The labor market is extremely strong, with the unemployment rate ending the year at 3.9% in December, below the Fed’s estimate of normal which is 4%. By many metrics, like record high open positions and quits rates, this is the strongest labor market we have seen in decades. As a result, the Fed believes we are at or very close to their maximum employment goal. Inflation is high and sticky inflationary pressures are increasing. Headline CPI inflation likely ended the year above 7%, with the core above 5%. While there is some confidence inflation will moderate this year as commodity prices stabilize and goods prices decelerate, there are also clear signs that there are sticky elements to inflation too. Rental inflation has been increasing at the fastest pace in 3 decades and wage growth is rising 5.8% year over year. As a result, the Fed minutes showed inflation is now considered the main risk to the Fed’s mandate.
As a result, the Fed is likely to normalize policy this year – and much more quickly than a decade ago after the financial crisis. Investors are now expecting 4 steps towards normalization all happening this year instead of spread out over 3 years. This quicker timetable than expected is due to a much stronger economy than after the financial crisis – and with higher inflation risk. The steps are:
– The Fed is set to end QE (or its new purchases of bonds) in March.
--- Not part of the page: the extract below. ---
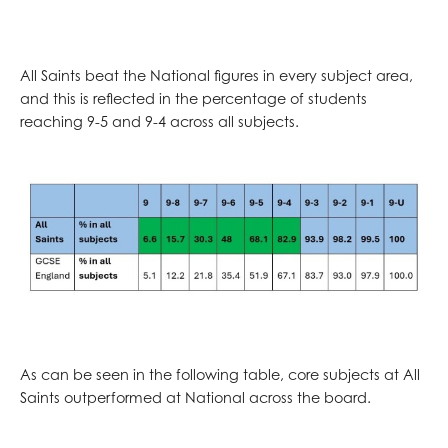
All Saints beat the National figures in every subject area,
and this is reflected in the percentage of students
reaching 9-5 and 9-4 across all subjects.
As can be seen in the following table, core subjects at All
Saints outperformed at National across the board.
– The Fed is set to start raising interest rates in the first half of the year, either in March or June.
– The Fed is set to continue raising interest rates another 2-3 times, for a total of potentially 4 hikes.
– The Fed is set to start shrinking its balance sheet in the second half of the year.
Markets are now better pricing in this timetable, but bond yields may still move higher during the year, especially mid to long-end yields, leading to steeper curve. Two main questions remain:
– What is the pace of balance sheet shrinking? It is likely to happen double as fast as last cycle.
– How high will the Fed raise interest rates? The market believes only to 1.6% vs. the Fed believes over 2.1% by end of 2024.
What are the implications for investors? Careful with interest rate risk. This should be a second difficult year for fixed income returns, so investors should focus on losing less by shortening duration and focusing on High Yield credit over investment grade.
Avoid expensive areas of the market. Now that the Fed is raising rates, valuations matter again. The sell-off this year has been heavily focused on the most expensive, high growth areas of the equity market like software, EVs, new IPOs. It is important to think about selecting companies based on the price we’re paying for fundamentals, especially within the growth style. Add less expensive areas of the market, like the value style (banks, industrials) and non-U.S. markets (China, Europe, Japan). Given how well growth and the U.S. have done, portfolios are likely heavily concentrated on a few companies, so taking profit and diversifying is a good strategy. Focus on alpha over beta this cycle. Given the high valuation starting point for equities and bonds, returns will be harder to come by at the index level. In addition, index investing is actually dangerous given interest rate and concentration risk. The good news is there is a lot of valuation dispersion beneath the surface by company, style and region. When money is no longer cheap, the companies with good fundamentals and reasonable valuations are set to outperform. How you invest is as equally important as investing.